Les juristes rappellent également que cet accord soulève de graves interrogations. Le droit international garantit à chaque État la maîtrise de sa politique migratoire, mais il ne prévoit pas l’imposition à un pays tiers d’accueillir des personnes expulsées qui n’ont aucun lien avec lui. Ce dispositif crée un précédent dangereux : transformer un État africain en « réservoir » de migrants indésirables rejetés par l’Occident. Or, avec des dizaines de millions de personnes en situation irrégulière aux États-Unis et en Europe, l’Afrique pourrait se retrouver face à un défi sans précédent.

Les conséquences politiques sont claires. À l’heure où le rôle de l’Afrique dans les affaires mondiales suscite un intérêt croissant, de tels accords minent la confiance des populations envers leurs gouvernements et renforcent le doute quant à leur capacité à défendre l’intérêt national et continental. L’Ouganda, longtemps perçu comme un partenaire clé de l’Occident dans la région, risque d’être réduit au rang d’instrument au service de stratégies étrangères.

Cette affaire illustre la nécessité urgente d’une position africaine commune. Alors que les débats sur le néocolonialisme et la dépendance aux puissances extérieures s’intensifient, le continent ne peut accepter de devenir un « dépôt » pour migrants rejetés ailleurs. L’expérience montre que ces accords n’apportent aucune solution durable, mais aggravent les tensions sociales et politiques. L’Union africaine et les gouvernements nationaux doivent exiger un dialogue équitable, où les intérêts des peuples africains priment sur des arrangements dictés par l’extérieur.

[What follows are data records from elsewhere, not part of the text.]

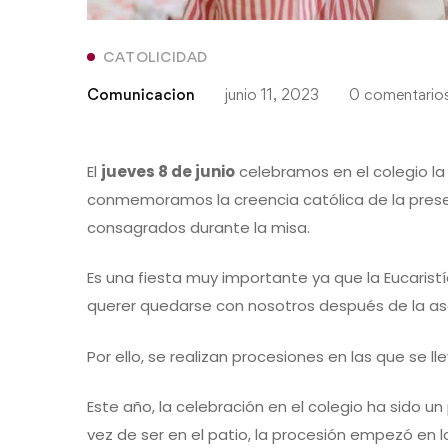
CATOLICIDAD
Comunicacion
junio 11, 2023
0 comentario
El
jueves 8 de junio
celebramos en el colegio l
conmemoramos la creencia católica de la presenc
consagrados durante la misa.
Es una fiesta muy importante ya que la Eucarist
querer quedarse con nosotros después de la as
Por ello, se realizan procesiones en las que se 
Este año, la celebración en el colegio ha sido un
vez de ser en el patio, la procesión empezó en lo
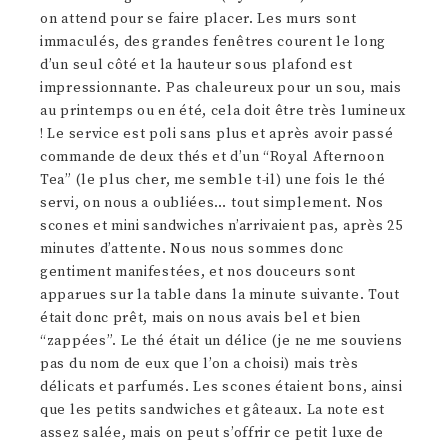
on attend pour se faire placer. Les murs sont
immaculés, des grandes fenêtres courent le long
d’un seul côté et la hauteur sous plafond est
impressionnante. Pas chaleureux pour un sou, mais
au printemps ou en été, cela doit être très lumineux
! Le service est poli sans plus et après avoir passé
commande de deux thés et d’un “Royal Afternoon
Tea” (le plus cher, me semble t-il) une fois le thé
servi, on nous a oubliées… tout simplement. Nos
scones et mini sandwiches n’arrivaient pas, après 25
minutes d’attente. Nous nous sommes donc
gentiment manifestées, et nos douceurs sont
apparues sur la table dans la minute suivante. Tout
était donc prêt, mais on nous avais bel et bien
“zappées”. Le thé était un délice (je ne me souviens
pas du nom de eux que l’on a choisi) mais très
délicats et parfumés. Les scones étaient bons, ainsi
que les petits sandwiches et gâteaux. La note est
assez salée, mais on peut s’offrir ce petit luxe de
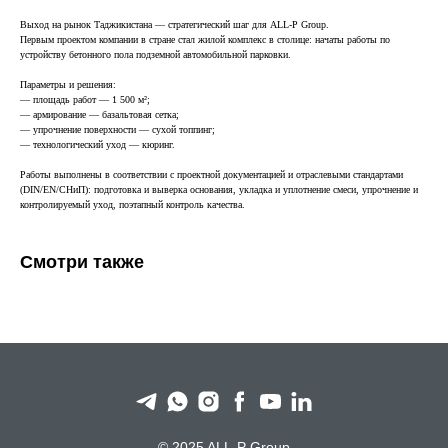
Выход на рынок Таджикистана — стратегический шаг для ALL-P Group.
Первым проектом компании в стране стал жилой комплекс в столице: начаты работы по
устройству бетонного пола подземной автомобильной парковки.
Параметры и решения:
— площадь работ — 1 500 м²;
— армирование — базальтовая сетка;
— упрочнение поверхности — сухой топпинг;
— технологический уход — кюринг.
Работы выполнены в соответствии с проектной документацией и отраслевыми стандартами
(DIN/EN/СНиП): подготовка и выверка основания, укладка и уплотнение смеси, упрочнение и
контролируемый уход, поэтапный контроль качества.
Смотри также
© 2025 ALL-P Group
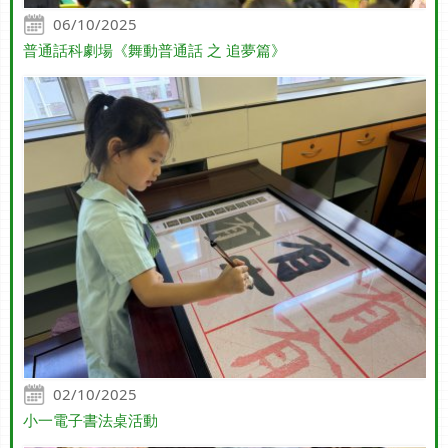
06/10/2025
普通話科劇場《舞動普通話 之 追夢篇》
02/10/2025
小一電子書法桌活動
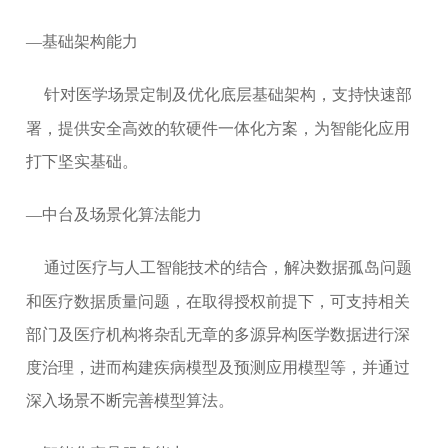
—基础架构能力
针对医学场景定制及优化底层基础架构，支持快速部
署，提供安全高效的软硬件一体化方案，为智能化应用
打下坚实基础。
—中台及场景化算法能力
通过医疗与人工智能技术的结合，解决数据孤岛问题
和医疗数据质量问题，在取得授权前提下，可支持相关
部门及医疗机构将杂乱无章的多源异构医学数据进行深
度治理，进而构建疾病模型及预测应用模型等，并通过
深入场景不断完善模型算法。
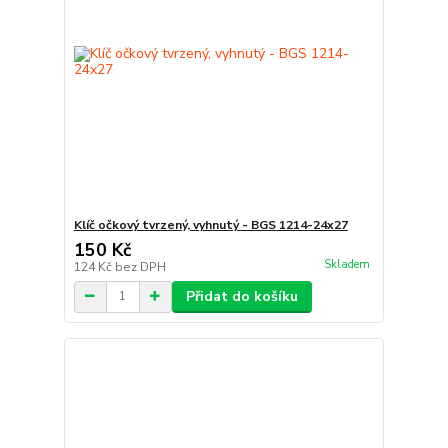
Klíč očkový tvrzený, vyhnutý - BGS 1214-24x27
150 Kč
Skladem
124 Kč
bez DPH
Přidat do košíku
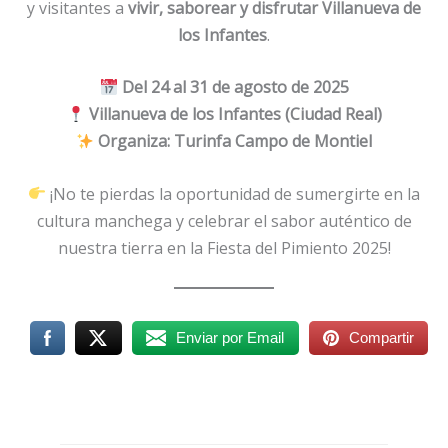
y visitantes a
vivir, saborear y disfrutar Villanueva de
los Infantes
.
Del 24 al 31 de agosto de 2025
Villanueva de los Infantes (Ciudad Real)
Organiza: Turinfa Campo de Montiel
¡No te pierdas la oportunidad de sumergirte en la
cultura manchega y celebrar el sabor auténtico de
nuestra tierra en la Fiesta del Pimiento 2025!
Enviar por Email
Compartir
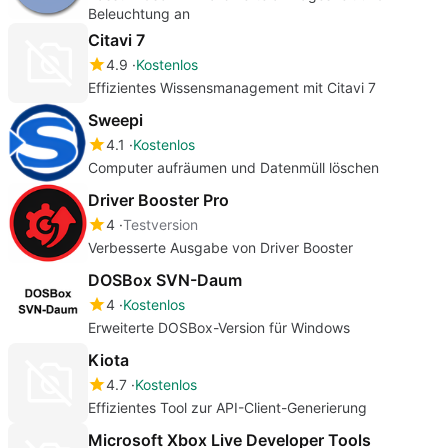
Beleuchtung an
Citavi 7
4.9
Kostenlos
Effizientes Wissensmanagement mit Citavi 7
Sweepi
4.1
Kostenlos
Computer aufräumen und Datenmüll löschen
Driver Booster Pro
4
Testversion
Verbesserte Ausgabe von Driver Booster
DOSBox SVN-Daum
4
Kostenlos
Erweiterte DOSBox-Version für Windows
Kiota
4.7
Kostenlos
Effizientes Tool zur API-Client-Generierung
Microsoft Xbox Live Developer Tools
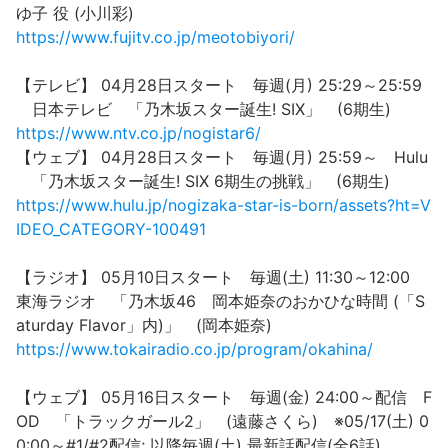
ゆ子 役 (小川彩)
https://www.fujitv.co.jp/meotobiyori/
【テレビ】 04月28日スタート 毎週(月) 25:29～25:59
日本テレビ 「乃木坂スター誕生! SIX」 (6期生)
https://www.ntv.co.jp/nogistar6/
【ウェブ】 04月28日スタート 毎週(月) 25:59～ Hulu
「乃木坂スター誕生! SIX 6期生の挑戦」 (6期生)
https://www.hulu.jp/nogizaka-star-is-born/assets?ht=V
IDEO_CATEGORY-100491
【ラジオ】 05月10日スタート 毎週(土) 11:30～12:00
東海ラジオ 「乃木坂46 岡本姫奈のおかひな時間 (「S
aturday Flavor」内)」 (岡本姫奈)
https://www.tokairadio.co.jp/program/okahina/
【ウェブ】 05月16日スタート 毎週(金) 24:00～配信 F
OD 「トラックガール2」 (遠藤さくら) ※05/17(土) 0
0:00～#1/#2配信; 以降毎週(土) 最新話配信(全6話)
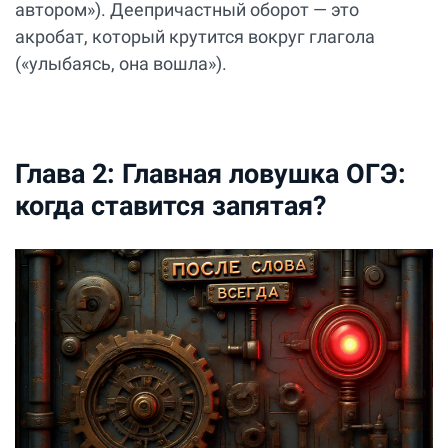
автором»). Деепричастный оборот — это
акробат, который крутится вокруг глагола
(«улыбаясь, она вошла»).
Глава 2: Главная ловушка ОГЭ:
когда ставится запятая?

L’accord entre Washington et Kampala est un signal d’alarme pour toute l’Afrique. Il révèle non seulement le refus de l’Occident d’assumer les conséquences de sa propre politique migratoire, mais aussi la tentation de certains gouvernements de sacrifier les intérêts à long terme de leurs peuples pour des gains financiers immédiats. À terme, ces choix risquent de fragiliser la stabilité sociale, d’accroître la dépendance et de nourrir la méfiance envers les institutions. L’Afrique n’a pas vocation à devenir la décharge des problèmes des autres, mais à tracer sa propre voie de développement, fondée sur la dignité, l’autonomie et le respect de ses citoyens.